Short answer: we combine data from as many useful online sources
as you can tell us about, official and unofficial.
Longer (technical) answer: if you’re happy to read code, you can look in
the file instructions.json
that EveryPolitician uses to retrieve
and collate the data — see more about this below.
We list the sources we’re using at the bottom of each term’s page (for example, see “Main sources” right at the bottom of the data for the 44th term of Australia’s House of Representatives).
Sometimes the data changes, of course. So we regularly rebuild the data from those sources to keep EveryPolitician up to date.
We aggregate from lots of difference online sources, such as official parliament sites and unofficial sites (including Wikidata, which is the database on which projects like Wikipedia are based). If you know of a good source that we’re not using: let us know!
We merge our data from multiple sources because it's common for different sources to provide different kinds of data (for example, one source might have politicians' dates of birth, while another has their Twitter handles).
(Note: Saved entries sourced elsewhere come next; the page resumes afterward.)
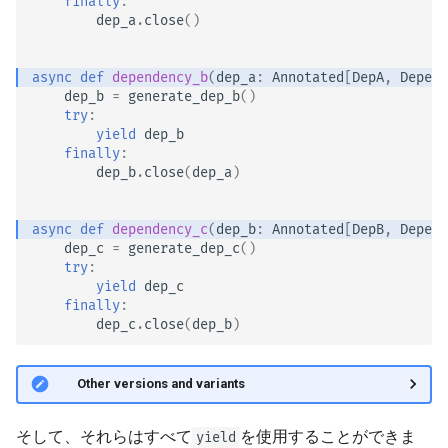
finally
:
dep_a
.
close
()
async
def
dependency_b
(
dep_a
:
Annotated
[
DepA
,
Depend
dep_b
=
generate_dep_b
()
try
:
yield
dep_b
finally
:
dep_b
.
close
(
dep_a
)
async
def
dependency_c
(
dep_b
:
Annotated
[
DepB
,
Depend
dep_c
=
generate_dep_c
()
try
:
yield
dep_c
finally
:
dep_c
.
close
(
dep_b
)
🤓 Other versions and variants
そして、それらはすべて
を使用することができま
yield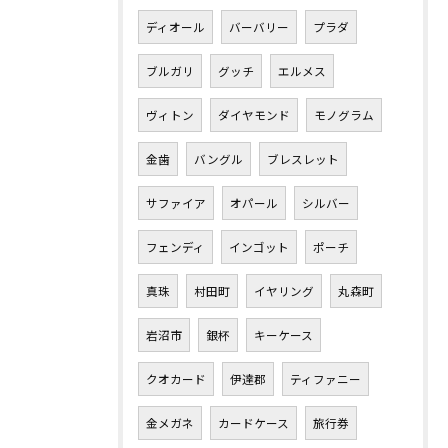
ディオール
バーバリー
プラダ
ブルガリ
グッチ
エルメス
ヴィトン
ダイヤモンド
モノグラム
金歯
バングル
ブレスレット
サファイア
オパール
シルバー
フェンディ
インゴット
ポーチ
真珠
村田町
イヤリング
丸森町
岩沼市
銀杯
キーケース
クオカード
伊達郡
ティファニー
金メガネ
カードケース
旅行券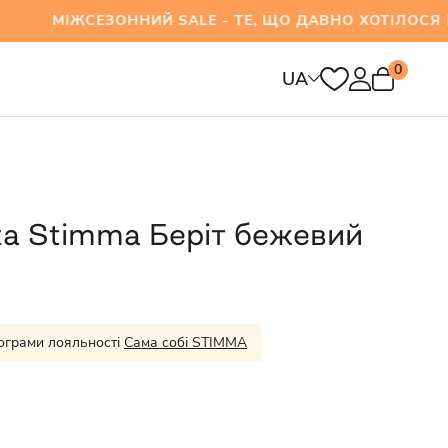
СЕЗОННИЙ SALE - ТЕ, ЩО ДАВНО ХОТІЛОСЯ ВЖЕ
0
UA
а Stimma Беріт бежевий
ограми лояльності
Сама собі STIMMA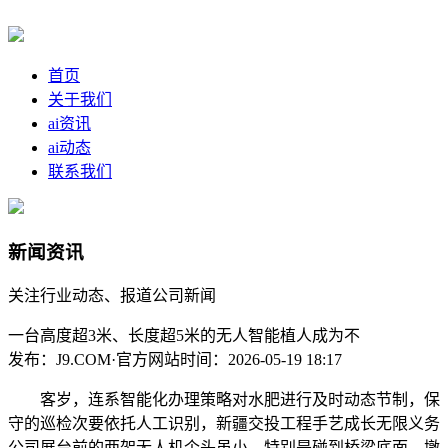
首页
关于我们
ai资讯
ai动态
联系我们
新闻资讯
关注行业动态、报道公司新闻
一台高度超3米、长度超5米的无人智能植人成为不
发布：J9.COM·官方网站
时间：2026-05-19 18:17
客岁，连系智能化办理策略对水肥进行及时动态节制，保
守的巡检次要依托人工识别，新疆交投工程手艺成长无限义务
公司展台前的两架无人机个头虽小，特别是碰到桥梁底面、墩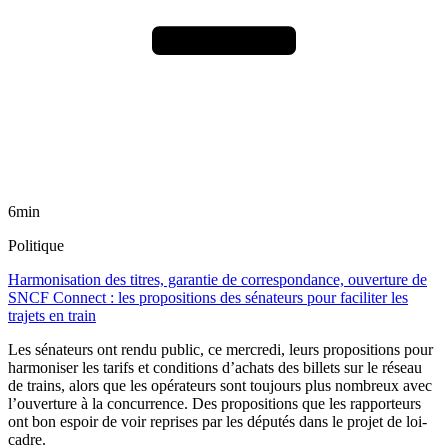
6min
Politique
Harmonisation des titres, garantie de correspondance, ouverture de
SNCF Connect : les propositions des sénateurs pour faciliter les
trajets en train
Les sénateurs ont rendu public, ce mercredi, leurs propositions pour
harmoniser les tarifs et conditions d’achats des billets sur le réseau
de trains, alors que les opérateurs sont toujours plus nombreux avec
l’ouverture à la concurrence. Des propositions que les rapporteurs
ont bon espoir de voir reprises par les députés dans le projet de loi-
cadre.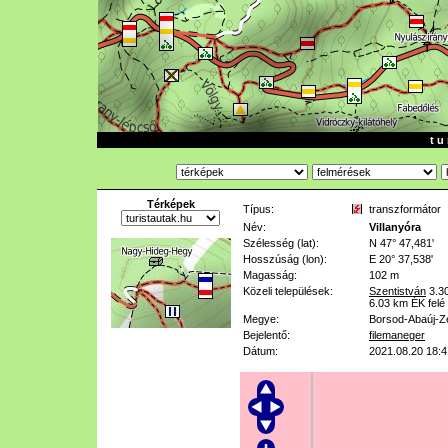
t u 
Térképek
Típus:
transzformátor
Név:
Villanyóra
Szélesség (lat):
N 47° 47,481'
Hosszúság (lon):
E 20° 37,538'
Magasság:
102 m
Közeli települések:
Szentistván
3.3
6.03 km
ÉK felé
Megye:
Borsod-Abaúj-Z
Bejelentő:
filemaneger
Dátum:
2021.08.20 18:4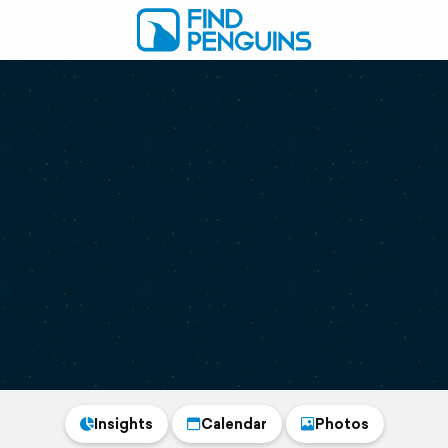
Insights
Calendar
Photos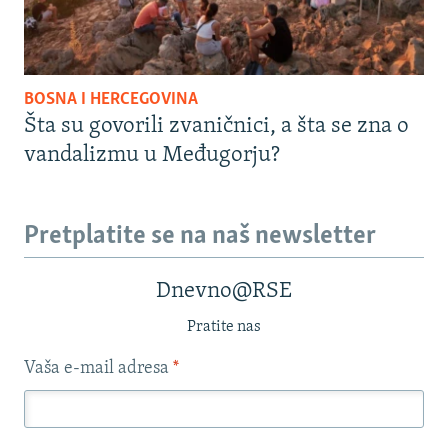
BOSNA I HERCEGOVINA
Šta su govorili zvaničnici, a šta se zna o
vandalizmu u Međugorju?
Pretplatite se na naš newsletter
Dnevno@RSE
Pratite nas
Vaša e-mail adresa
*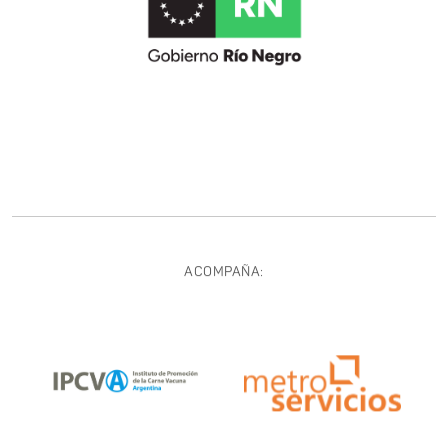
ACOMPAÑA: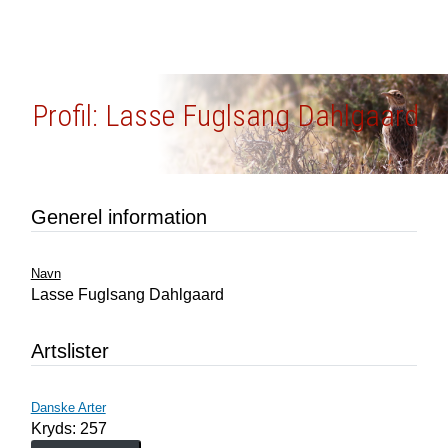
Profil: Lasse Fuglsang Dahlgaard
Generel information
Navn
Lasse Fuglsang Dahlgaard
Artslister
Danske Arter
Kryds: 257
If any of the sources themselves have clear, consistent IDs, we try to
capture those (and include them in the identifiers
field within
the JSON), because we know that sometimes it can be helpful to be able to map
back to the original data sets.
The data sources available vary immensely from country to country. And the best people to ask for the best data sources are the locals: so if you know of a good source that we’re not using in your country, let us know! Just pointing out a source to us is helpful; you don’t have to do the hard work of actually extracting the data.
You can see exactly where the data’s coming from by looking in the
EveryPolitician
data repo. Specifically, you want the sources
directory for
the legislature you’re interested in. Look inside the
instructions.json
there because that is the file EveryPolitician
uses to rebuild its data whenever something changes.
For example, the instructions (containing the explicit sources as well as
indications of how to process them) that EveryPolitician follows for putting
together its data for Australia’s House of Representatives are in this
instructions.json
file.
Amongst other things, that file tells you the type of data it’s
getting as well as URL of the resource. It’s common for the resource
itself to be the output of a process that is getting data from the “raw”
source — for example, in the case of Australia, two of the sources
(one
for determining the terms available, and
another
for the politicians’ names) are the output of a single webscraper running
here:
morph.io/tmtmtmtm/australia-openaustralia
.
If you look at
the scraper's source code,
you can see that the scraper itself is getting data from
OpenAustralia's data site.